Aboriginal Ritual Passed Down Over 12,000 Years, Cave Find Shows
Arthur T Knackerbracket has processed the following story:
Two slightly burnt, fat-covered sticks discovered inside an Australian cave are evidence of a healing ritual that was passed down unchanged by more than 500 generations of Indigenous people over the last 12,000 years, according to new research.
The wooden sticks, found poking out of tiny fireplaces, showed that the ritual documented in the 1880s had been shared via oral traditions since the end of the last ice age, a study in the journal Nature Human Behaviour said on Monday.
The discovery was made inside Cloggs Cave in the foothills of the Victorian Alps in Australia's southeast, in a region long inhabited by the Gunaikurnai people.
[...] Carefully digging through the soil, the team found a small stick poking out-then they found another one. Both well-preserved sticks were made from the wood of casuarina trees.

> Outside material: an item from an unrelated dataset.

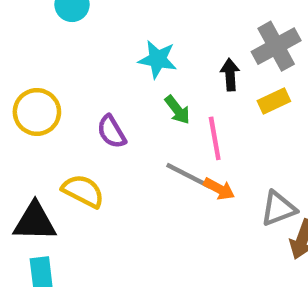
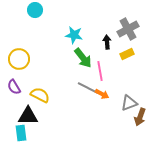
green arrow: (177, 110) -> (83, 58), size x1.5
purple semicircle: (112, 132) -> (14, 87), moved
black triangle: (35, 222) -> (28, 116), moved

Each one was found in a separate fireplace around the size of the palm of a hand-far too small to have been used for heat or cooking meat.
The slightly charred ends of the sticks had been cut specially to stick into the fire, and both were coated in human or animal fat.
One stick was 11,000 years old and the other 12,000 years old, radiocarbon dating found.
"They've been waiting here all this time for us to learn from them," said Gunaikurnai elder Russell Mullett, a co-author of the study and head of GLaWAC.
Mullett spent years trying to find out what they could have been used for, before discovering the accounts of Alfred Howitt, a 19th-century Australian anthropologist who studied Aboriginal culture.
Some of Howitt's notes had never been published, and Mullett said he spent a long time convincing a local museum to share them.